With the update to your question it looks like you do mean ::Ref<Iterator<T> >. I think that should be deducible then, and since the typedef Iterator<CWorm*>::Ref is ::Ref<Iterator<CWorm*> > it seems like it should be able to deduce T. I'm not sure why it's not working.
The compiler cannot deduce the template arguments because fitting to the parameters would mean a non-trivial conversion - first to Iterator<T> and then to Ref<Iterator<T> > which both require user-defined conversions. Also, directly converting the member function pointer to boost::function is similarly non-trivial for the compiler.
IBM has a list of supported template parameter deductions.
If you want your template arguments to be deduced automatically, you have to provide wrapper methods:
template <typename T>
Ref<Iterator<T> > makeIteratorRef(T val) {
return Ref<Iterator<T> >(Iterator<T>(val));
}
template <typename T>
boost::function<bool (T)> makeFn(bool (T::*fn) () const) {
boost::function<bool (T)> res = boost::bind(fn, _1);
return res;
}
...
Ref<Iterator<CWorm*> > x = GetFilterIterator(makeIteratorRef(worms()), makeFn(&CWorm::getLocal));
This way the compiler is capable of deducing the template parameters because no conversions are necessary.
By the way, I think you are overcomplicating simple things:
for (auto it = worms().begin(); it != worms().end(); ++it)
if (it->isLocal()) {
// Do something
}
This code is way more readable in C++ and even though it might not be as general it hardly makes the code worse.
Thanks to the hint from Xeo to here about that implicit type conversions are not allowed when deducing template arguments, I wondered wether the second parameter might cause problems here.
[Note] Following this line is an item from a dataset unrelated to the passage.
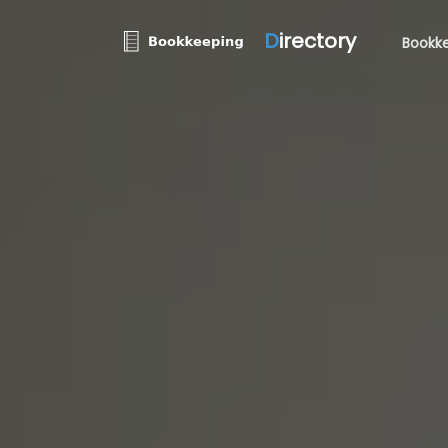
D
irectory
Bookke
I thought that it would do the type deduction from left to right and once the type is deducted, it is not a problem anymore (for the function pointer to boost::function cast).
It seems I was wrong and this was exactly the problem.
Another version of the same thing avoids the problem:
template<typename T>
struct PartialFuncWrapper {
::Ref<Iterator<T> > i;
PartialFuncWrapper(::Ref<Iterator<T> > _i) : i(_i) {}
typename Iterator<T>::Ref operator()(boost::function<bool(T)> pred) {
return new FilterIterator<T>(i, pred);
}
};
template<typename T>
PartialFuncWrapper<T> GetFilterIterator(::Ref<Iterator<T> > i) {
return PartialFuncWrapper<T>(i);
}
Then I can write:
Ref<Iterator<CWorm*> > x = GetFilterIterator(worms())(&CWorm::getLocal);
Is there a way to have the compile deduce the template parameter automatically?
template<class T>
struct TestA
{
TestA(T v) {}
};
template<class T>
void TestB(T v)
{
}
int main()
{
TestB (5);
}
Test B works fine, however when i change it to TestA it will not compile with the error " use of class template requires template argument list"
No, there isn't. Class templates are never deduced. The usual pattern is to have a make_ free function:
template<class T> TestA<T> make_TestA(T v)
{
return TestA<T>(v);
}
See std::pair and std::make_pair, for example.
In C++0x you will be able to do
auto someVariable = make_TestA(5);
to avoid having to specify the type for local variables.
Sunlight is right, but if I may ask you a question: is that really a problem in your code. I mean:
TestA(5);
Would become
TestA<int>(5);
As long as it's only one template argument, it's not that bad, IMHO. It's not like you can get around typing the type once in most cases.